As somebody famous said, the reward for work well done is the opportunity to do more.

Sunday, January 04, 2015

Reasons and Pretexts

Another year begins with more of the same: chaos, corruption, opportunism, cowardice and indifference on the part of the State. 

The issues raised in this blog are still unresolved, and the prospects are looking a little more uncertain – if we take into account the fact that 2015 is an election year. 
In this case as in many others, there is a web of reasons and pretexts behind the official recklessness. 

Many times we’ve been informally told that the reason for burying alive the matter of the formal inquiries into three maritime disasters, was pressure from the US administration, pressure which was unbearable to the British authorities. This almost reasonable sounding justification, meant to give official wrongdoing the immunity of an act of God, has, however, two major faults: first, it is partly a cop-out and, secondly, it has got nothing to do with us – that is we shouldn’t care a toss about who is pressuring whom. 

Let me explain: the terms of our relationship with the British state that we are subjects of - in the context of the disclosures that we have made about the Gaul RFI and the other official cover-ups - do not include any deference to the whims of a foreign government. 
We have the duty to be loyal, pay taxes and obey the law of our land in exchange for various rights and legal protections that are conferred on any British citizen. This is a bond based on mutual obligations. Even the medieval vassalage was a reciprocal relationship. What is more, equality before the law has been the basic principle of citizenship since Ancient Greece. Since ancient times, a citizen has been understood as a person free to act by law, free to ask and expect the law’s protection. In today’s Britain, however, this no longer seems to be the case. 

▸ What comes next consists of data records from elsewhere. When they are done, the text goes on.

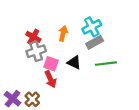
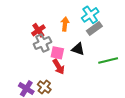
red cross: (33, 37) -> (38, 30), turned 32
green line: (106, 64) -> (108, 60), moved

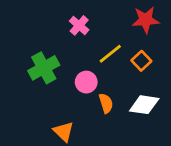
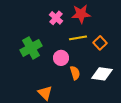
red star: (146, 20) -> (81, 14), moved
yellow line: (110, 54) -> (78, 38), turned 30

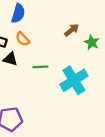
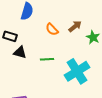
orange semicircle: (23, 39) -> (52, 29), moved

The claim that a foreign country can impose the suspension of the rule of law here – and do so for no reason other than to assist corrupt political allies – be it a pretext (1) or a reason (2) - has and should have nothing to do with the victims of sea tragedies or with us. 

And, anyway, what would happen if Britain withstood such pressures? Would we be invaded or our foreign trade sabotaged? We don’t think so. It might have some tit-for-tat repercussions, such as unpleasant things being revealed in the press about our government, prominent politicians (‘revelations’ similar to those in the child abuse scandal etc. pursued with similar frenzy) and even members of the royal family, but these are not legitimate reasons to suspend the law. 

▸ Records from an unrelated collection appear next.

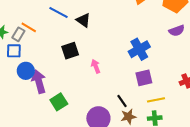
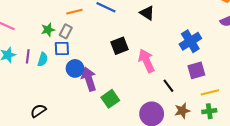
black triangle: (83, 20) -> (147, 13), moved
orange line: (29, 27) -> (74, 12), moved, turned -42
pink arrow: (96, 66) -> (146, 61), size x1.6
black line: (122, 101) -> (168, 86), moved

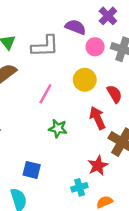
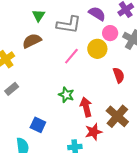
yellow circle: (85, 80) -> (97, 49), moved
pink line: (45, 94) -> (71, 56), moved
red arrow: (97, 118) -> (86, 107), moved

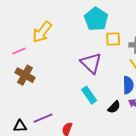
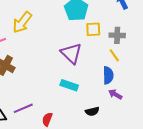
cyan rectangle: (89, 95) -> (69, 85), turned -36
black semicircle: (114, 107) -> (92, 111), moved, turned 32

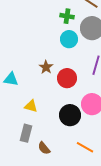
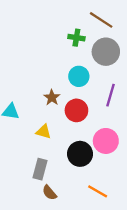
cyan circle: (69, 39) -> (79, 76), moved
yellow triangle: (31, 106) -> (44, 132), moved
gray rectangle: (26, 133) -> (40, 169), moved

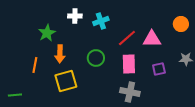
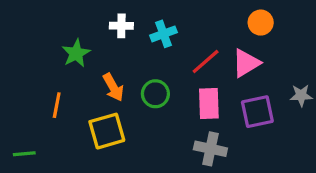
orange circle: (181, 24) -> (261, 23), moved
pink triangle: (152, 39) -> (246, 63), turned -30
orange arrow: (60, 54) -> (113, 87), moved, turned -30
purple square: (159, 69) -> (257, 112), size x1.5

It is therefore far more likely, we suspect, that our government, with the 2015 general election in mind, wants to please powerful lobbies and donors and to avoid any skeletons being dragged out of the cupboards by well-connected political enemies (LINK). I don't think there is one person in public life who cannot be blackmailed. To these ends, the British authorities are prepared to ignore crime and – so as to give the culprits added satisfaction - aid and abet in the continued victimisation of whistleblowers and witnesses. 


(1) It is already known that former Labour government figures have been in the habit of asking the US government to oppose disclosures about their crimes (see the official interventions prior to the publication of the Torture Report)

(2) The US government may try to solve their foreign policy problems by dispensing sweeteners, for the sake of unity, at others' expense.